When we trust the spirit in things and trust ourselves to evoke the emotional importance of those things, we reach into our uninhibited and joyful selves. We create writing that will, when it is finished, move readers. It will not be writing that hurries along a safe route, but writing that exposes the vulnerability of living life.
How do we get there? Shinto beliefs emphasize purification–and that is what we do as we delve more and more deeply into our experiences, trusting that the images and words we encountered in having them will lead us to discovery and insight. We purify our writing by trusting those images, by refusing to cover them up in generalities and summary.
As I think about joy and writing, I click around more of the links I’ve found in the Wikipedia entry for Shinto.

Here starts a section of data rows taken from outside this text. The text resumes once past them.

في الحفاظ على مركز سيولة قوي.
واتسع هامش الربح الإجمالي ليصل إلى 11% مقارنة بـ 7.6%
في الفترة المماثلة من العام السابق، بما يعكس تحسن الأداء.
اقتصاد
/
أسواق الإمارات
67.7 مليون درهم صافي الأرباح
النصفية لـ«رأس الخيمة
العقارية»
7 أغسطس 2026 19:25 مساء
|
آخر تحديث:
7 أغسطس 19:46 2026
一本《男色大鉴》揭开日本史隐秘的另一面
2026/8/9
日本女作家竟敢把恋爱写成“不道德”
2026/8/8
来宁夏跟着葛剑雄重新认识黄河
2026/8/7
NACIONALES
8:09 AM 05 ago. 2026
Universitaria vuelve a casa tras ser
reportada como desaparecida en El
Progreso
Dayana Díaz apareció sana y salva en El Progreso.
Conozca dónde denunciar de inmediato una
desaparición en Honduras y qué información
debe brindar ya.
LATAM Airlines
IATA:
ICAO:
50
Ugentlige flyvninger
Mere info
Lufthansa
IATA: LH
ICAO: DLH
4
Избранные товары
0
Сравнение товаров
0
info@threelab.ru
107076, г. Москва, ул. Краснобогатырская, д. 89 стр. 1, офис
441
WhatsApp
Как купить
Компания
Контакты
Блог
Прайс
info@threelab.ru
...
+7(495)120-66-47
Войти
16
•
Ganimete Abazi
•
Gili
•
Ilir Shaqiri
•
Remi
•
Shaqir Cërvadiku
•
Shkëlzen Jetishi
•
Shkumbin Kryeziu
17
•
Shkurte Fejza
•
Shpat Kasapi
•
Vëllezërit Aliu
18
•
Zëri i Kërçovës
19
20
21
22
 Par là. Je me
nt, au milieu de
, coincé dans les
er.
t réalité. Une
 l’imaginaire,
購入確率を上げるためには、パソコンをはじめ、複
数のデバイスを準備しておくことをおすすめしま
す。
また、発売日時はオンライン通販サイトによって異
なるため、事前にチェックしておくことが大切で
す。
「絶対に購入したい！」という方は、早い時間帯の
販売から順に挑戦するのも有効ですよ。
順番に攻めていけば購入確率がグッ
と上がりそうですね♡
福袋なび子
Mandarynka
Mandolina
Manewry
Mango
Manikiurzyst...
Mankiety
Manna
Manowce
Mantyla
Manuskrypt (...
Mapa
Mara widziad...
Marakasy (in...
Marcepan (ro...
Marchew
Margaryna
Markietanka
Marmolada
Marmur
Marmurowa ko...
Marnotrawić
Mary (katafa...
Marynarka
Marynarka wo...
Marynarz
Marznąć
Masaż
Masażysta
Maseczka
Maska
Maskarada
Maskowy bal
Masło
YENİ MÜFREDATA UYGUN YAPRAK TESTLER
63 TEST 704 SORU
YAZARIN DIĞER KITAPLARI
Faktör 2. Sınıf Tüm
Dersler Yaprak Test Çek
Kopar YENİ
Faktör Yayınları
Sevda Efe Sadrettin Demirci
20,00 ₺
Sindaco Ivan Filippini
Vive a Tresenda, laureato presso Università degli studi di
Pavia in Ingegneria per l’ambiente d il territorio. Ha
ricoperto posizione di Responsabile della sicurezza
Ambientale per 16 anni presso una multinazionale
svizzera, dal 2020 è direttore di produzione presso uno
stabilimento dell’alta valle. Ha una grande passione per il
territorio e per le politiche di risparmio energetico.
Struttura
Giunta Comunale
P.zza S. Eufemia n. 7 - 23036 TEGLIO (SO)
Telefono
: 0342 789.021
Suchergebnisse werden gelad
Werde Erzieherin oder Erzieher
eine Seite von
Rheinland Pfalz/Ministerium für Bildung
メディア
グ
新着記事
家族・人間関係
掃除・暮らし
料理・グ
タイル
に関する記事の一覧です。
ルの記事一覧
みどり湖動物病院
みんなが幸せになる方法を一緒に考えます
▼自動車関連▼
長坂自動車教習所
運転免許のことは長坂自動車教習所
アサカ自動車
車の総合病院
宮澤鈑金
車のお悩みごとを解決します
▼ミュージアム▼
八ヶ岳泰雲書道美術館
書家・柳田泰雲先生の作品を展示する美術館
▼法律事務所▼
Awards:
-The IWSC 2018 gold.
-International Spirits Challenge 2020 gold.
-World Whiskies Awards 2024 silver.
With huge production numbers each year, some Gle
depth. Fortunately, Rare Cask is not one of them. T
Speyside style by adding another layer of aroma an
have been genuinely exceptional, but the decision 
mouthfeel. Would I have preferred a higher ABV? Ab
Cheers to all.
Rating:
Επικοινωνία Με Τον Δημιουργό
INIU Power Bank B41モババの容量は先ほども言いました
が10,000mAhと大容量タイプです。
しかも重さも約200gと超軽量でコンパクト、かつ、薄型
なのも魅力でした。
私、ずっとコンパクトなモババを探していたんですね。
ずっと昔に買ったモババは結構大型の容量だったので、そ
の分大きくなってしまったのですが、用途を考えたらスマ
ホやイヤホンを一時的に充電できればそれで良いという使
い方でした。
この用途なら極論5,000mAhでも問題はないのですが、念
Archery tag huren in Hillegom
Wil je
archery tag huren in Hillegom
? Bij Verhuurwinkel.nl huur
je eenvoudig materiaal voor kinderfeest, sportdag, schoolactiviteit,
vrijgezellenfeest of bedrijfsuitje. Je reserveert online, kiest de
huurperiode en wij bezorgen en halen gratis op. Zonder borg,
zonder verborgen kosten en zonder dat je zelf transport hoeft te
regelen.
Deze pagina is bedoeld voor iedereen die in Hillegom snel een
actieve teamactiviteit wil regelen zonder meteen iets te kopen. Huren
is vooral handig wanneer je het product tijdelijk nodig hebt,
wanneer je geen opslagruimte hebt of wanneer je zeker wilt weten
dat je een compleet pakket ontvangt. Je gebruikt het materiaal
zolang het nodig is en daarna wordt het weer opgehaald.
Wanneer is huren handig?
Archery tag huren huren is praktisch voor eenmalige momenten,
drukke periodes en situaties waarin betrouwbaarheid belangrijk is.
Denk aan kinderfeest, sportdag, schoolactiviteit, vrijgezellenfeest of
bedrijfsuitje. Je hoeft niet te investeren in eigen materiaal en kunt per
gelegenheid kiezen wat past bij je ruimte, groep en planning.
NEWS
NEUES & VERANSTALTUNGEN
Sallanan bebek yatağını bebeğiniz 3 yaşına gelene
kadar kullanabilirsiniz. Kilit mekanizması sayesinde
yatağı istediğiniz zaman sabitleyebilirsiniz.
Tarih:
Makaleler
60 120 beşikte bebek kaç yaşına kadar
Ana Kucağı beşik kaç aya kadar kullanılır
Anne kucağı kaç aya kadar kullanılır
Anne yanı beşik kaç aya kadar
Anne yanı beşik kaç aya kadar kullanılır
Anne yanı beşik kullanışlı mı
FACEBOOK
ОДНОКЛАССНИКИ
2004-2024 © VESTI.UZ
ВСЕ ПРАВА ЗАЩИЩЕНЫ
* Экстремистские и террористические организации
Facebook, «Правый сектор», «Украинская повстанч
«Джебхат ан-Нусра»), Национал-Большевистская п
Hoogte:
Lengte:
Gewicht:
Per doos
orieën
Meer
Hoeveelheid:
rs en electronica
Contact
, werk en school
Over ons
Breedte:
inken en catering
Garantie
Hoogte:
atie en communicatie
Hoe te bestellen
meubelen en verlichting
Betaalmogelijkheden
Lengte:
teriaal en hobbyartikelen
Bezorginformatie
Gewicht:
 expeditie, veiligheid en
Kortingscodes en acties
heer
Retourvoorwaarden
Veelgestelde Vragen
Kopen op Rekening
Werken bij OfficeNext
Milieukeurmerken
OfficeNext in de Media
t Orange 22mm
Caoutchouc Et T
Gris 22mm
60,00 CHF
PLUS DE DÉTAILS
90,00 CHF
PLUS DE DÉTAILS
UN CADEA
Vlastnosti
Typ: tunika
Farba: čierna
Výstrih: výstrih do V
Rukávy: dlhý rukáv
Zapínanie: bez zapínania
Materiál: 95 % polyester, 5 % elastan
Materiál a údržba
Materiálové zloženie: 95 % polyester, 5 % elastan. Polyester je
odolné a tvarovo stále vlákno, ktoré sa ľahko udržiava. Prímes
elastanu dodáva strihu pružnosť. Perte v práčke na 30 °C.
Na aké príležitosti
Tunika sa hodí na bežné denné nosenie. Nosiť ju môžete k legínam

I read about kotodama, “word spirit/soul.” I am delighted to learn this Shinto belief that mystical powers dwell in words and names and can magically affect objects and influence our environment, bodies, minds and souls. Kotodama no sagiwau kuni is a classical name for Japan, the entry reveals and then translates as “the land where the mysterious workings of language bring bliss.” The phrase originated in the Man’y?sh?, the oldest collection of Japanese poetry. And so it seems clear that armed with a belief in the magical power of words to alter our existence and with our powers of observation, we will have success and good luck in our writing.
Then after we invent our writing, we reach back into what we learned in school about spelling, punctuation, and, if we were lucky, craft. We will have the best luck in writing if we apply the rules we’ve learned after we invent our material. We must allow the mad scientist time and room. Then we can look into what she has conjured, what she invoked from the gods and goddesses of all living and inanimate things. Ultimately, we will meld our invention with the most elegant package we can find for transmission of our perception to others. We’ll find ourselves in a state of grace, or love, because no matter what we are writing about, no matter whether it is from joy or from pain, the mysterious workings of our language will elevate us to a state in which our words honor what is larger than ourselves and accept all of life.
This week, when Toby enters his first grade classroom, he’ll bring the two storybooks he purchased with his mom in a bookstore near the hotel we stayed in. If I were at the Kiyomizudera temple today, I would write my prayer for him on a piece of paper and tie it up on a tree with prayers from many others visiting there. I would throw coins into the offertory chest, ring the bell, clap my hands, then press them together to pray as I saw some people doing: May my grandson suffer no ill fortune because of zestfully drinking from all three waters. Instead, while having good luck in school, may he always treasure his instinctual love of primary observation: “Arthur and I walked on the rocks and were careful not to fall into the carp water.” “There were a lot of cicadas here making lots of noise.” “This is me when I am just catching noodles.”
May my grandson use his memories of waters, carp, stones, cicadas and a new friend along with all of his experience to construct a world uniquely crafted from direct sense and sensation.
May he, and all of us, find our place where a mist, like a belt of white clouds, hangs over a beautiful waterfall at the foot of a mountain, a place where we continue to create.